Consoles using the Cell will have the advantage of only having to render for TV resolutions - at most 1080 lines, while PCs will be rendering at up to 1600x1200

1920x1080 (1080i) > 1600 x 1200

That doesn't stop the original article being silly though - reading a patent and then giving real world performance predictions for a product built off it is more or less akin to reading performance specs in tea leaves.


Just to be a little more accurate.

1920x1080 > 1600x1200 > 1080i

That 'i' is a kicker.

Not at all - to be able to display alternating interlaced frames you still need to be able to work in the full resolution in the first place. You'd have a point if it was, say, television broadcasting, but for a games console you still need to do all the work to calculate a 1920x1080 resolution image to be able to render the interlaced half frames for 1080i.

Of course, if you are going solely on the basis of how many pixels are displayed in a given image, then yes, 1080i is a lower resolution than 1600x1200, but we were talking about the work required to produce the image in the first place. 1080p would probably have been a better example, given it works on both levels.

Well, the point I was trying to make is that getting 60fps on 1080p should be more difficult than 1080i. This is how I broke it down. Let's say there's X pixels per frame and you go SLI w/ 2 GPUs (or even dual core since that's the 'in' thing nowadays). For 1080p, you need each GPU to render X/2 pixels in 1/60. On the other hand, if you wanted to output at 1080i, you should only need each GPU to render X/2 pixels in 2/60 time. So in the second case, you can afford to have a processor with half the performance. You can correct me if I'm wrong. I'm not familiar with the details of graphics processing, but that's logically how I think about it.
 
Jun 18, 2004
105
0
0
TuxDave is right even if you are rendering the whole frame and then displaying over two frames it only amounts to half the work of 1080p as it has an effective frame rate of half the TV's refresh rate (60 / 2 = 30) where as at 1080p assuming you are not repeating frames or anything you are running 60 frames a second so the GPU has that extra 1/60th of a second while it just broadcasts the other half of the frame to work on the next one in 1080i.

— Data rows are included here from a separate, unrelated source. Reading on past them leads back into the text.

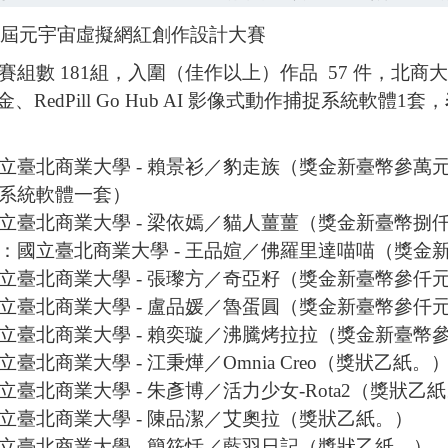
第四屆元宇宙虛擬網紅創作設計大賽
賽組數 181組，入圍（佳作以上）作品 57 件，北商
獎金、RedPill Go Hub AI 影像式動作捕捉系統軟體1套，
立臺北商業大學 - 賴景衫／豹走族（獎金新臺幣參萬元、獎狀乙紙
系統軟體一套）
國立臺北商業大學 - 梁依嫣／貓人薑薑（獎金新臺幣捌
意：國立臺北商業大學 - 王品媗／佛羅里達喵喵（獎
國立臺北商業大學 - 張瓈方／奇亞籽（獎金新臺幣參仟
國立臺北商業大學 - 盧品媛／魯蛋圓（獎金新臺幣參仟
國立臺北商業大學 - 賴奕璇／沸騰烤拉拉（獎金新臺幣
立臺北商業大學 - 江秉燁／Omnia Creo（獎狀乙紙。
立臺北商業大學 - 朱彥博／活力少女-Rota2（獎狀乙
國立臺北商業大學 - 陳品潔／艾奧拉（獎狀乙紙。）
國立臺北商業大學 - 簡筱恬／藍羽日記（獎狀乙紙。）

It is not yet knowen how the PS3 renders but the PS2 did not render the whole frame then split it for output it only rendered the alternating lines and then did the opposite lines on the next frame, this in part explains the PS2's tiny frame bufferas it only had to store half and screen at a time.
 

Velk

Senior member
Jul 29, 2004
734
0
0
Originally posted by: TuxDave
Originally posted by: Velk
Originally posted by: TuxDave
Originally posted by: Velk
Originally posted by: CTho9305

Consoles using the Cell will have the advantage of only having to render for TV resolutions - at most 1080 lines, while PCs will be rendering at up to 1600x1200

1920x1080 (1080i) > 1600 x 1200

That doesn't stop the original article being silly though - reading a patent and then giving real world performance predictions for a product built off it is more or less akin to reading performance specs in tea leaves.

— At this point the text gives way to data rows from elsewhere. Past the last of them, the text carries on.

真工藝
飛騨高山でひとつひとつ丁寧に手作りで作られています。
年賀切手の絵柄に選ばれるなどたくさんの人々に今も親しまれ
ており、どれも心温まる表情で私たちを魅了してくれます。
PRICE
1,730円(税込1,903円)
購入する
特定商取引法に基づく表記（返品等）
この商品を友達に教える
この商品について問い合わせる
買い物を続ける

Just to be a little more accurate.

1920x1080 > 1600x1200 > 1080i

That 'i' is a kicker.

Not at all - to be able to display alternating interlaced frames you still need to be able to work in the full resolution in the first place. You'd have a point if it was, say, television broadcasting, but for a games console you still need to do all the work to calculate a 1920x1080 resolution image to be able to render the interlaced half frames for 1080i.

Of course, if you are going solely on the basis of how many pixels are displayed in a given image, then yes, 1080i is a lower resolution than 1600x1200, but we were talking about the work required to produce the image in the first place. 1080p would probably have been a better example, given it works on both levels.

Well, the point I was trying to make is that getting 60fps on 1080p should be more difficult than 1080i. This is how I broke it down. Let's say there's X pixels per frame and you go SLI w/ 2 GPUs (or even dual core since that's the 'in' thing nowadays). For 1080p, you need each GPU to render X/2 pixels in 1/60. On the other hand, if you wanted to output at 1080i, you should only need each GPU to render X/2 pixels in 2/60 time. So in the second case, you can afford to have a processor with half the performance. You can correct me if I'm wrong. I'm not familiar with the details of graphics processing, but that's logically how I think about it.

60 frames per second is just as hard to create on either of them but as video broadcast in 1080i is only done at 30 frames a second that's a good point. The second one not so much - of course the processor only needs half the performance, you are using two of them 8)

There isn't a strict relationship between console framerate and the video rate though, any more than there is between the FPS of a game and the refresh rate of a CRT monitor.

Still as there isn't any reason to display a higher FPS than the video rate, then yeah I can see your point of view - I was coming from the point of view that X fps is equally difficult for either of them, but hadn't considered that the maximum fps displayable between the two was different.